----- EXERCISE INPUT

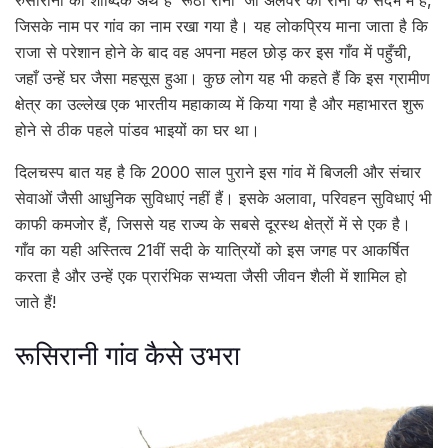
रुसीरानी का शाब्दिक अर्थ है ‘रूठी रानी’ जो अलवर की रानी के संदर्भ में है,
जिसके नाम पर गांव का नाम रखा गया है। यह लोकप्रिय माना जाता है कि
राजा से परेशान होने के बाद वह अपना महल छोड़ कर इस गाँव में पहुँची,
जहाँ उन्हें घर जैसा महसूस हुआ। कुछ लोग यह भी कहते हैं कि इस ग्रामीण
क्षेत्र का उल्लेख एक भारतीय महाकाव्य में किया गया है और महाभारत शुरू
होने से ठीक पहले पांडव भाइयों का घर था।
दिलचस्प बात यह है कि 2000 साल पुराने इस गांव में बिजली और संचार
सेवाओं जैसी आधुनिक सुविधाएं नहीं हैं। इसके अलावा, परिवहन सुविधाएं भी
काफी कमजोर हैं, जिससे यह राज्य के सबसे दूरस्थ क्षेत्रों में से एक है।
गाँव का यही अस्तित्व 21वीं सदी के यात्रियों को इस जगह पर आकर्षित
करता है और उन्हें एक प्रारंभिक सभ्यता जैसी जीवन शैली में शामिल हो
जाते हैं!
रूसिरानी गांव कैसे उभरा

----------

**TASK PROMPT**:
Please leave out the pictures as you reproduce the lines exactly, from the first line of the entries through the line containing "जहाँ उन्हें घर".

**RESULT OF THIS TASK**:
रुसीरानी का शाब्दिक अर्थ है ‘रूठी रानी’ जो अलवर की रानी के संदर्भ में है,
जिसके नाम पर गांव का नाम रखा गया है। यह लोकप्रिय माना जाता है कि
राजा से परेशान होने के बाद वह अपना महल छोड़ कर इस गाँव में पहुँची,
जहाँ उन्हें घर जैसा महसूस हुआ। कुछ लोग यह भी कहते हैं कि इस ग्रामीण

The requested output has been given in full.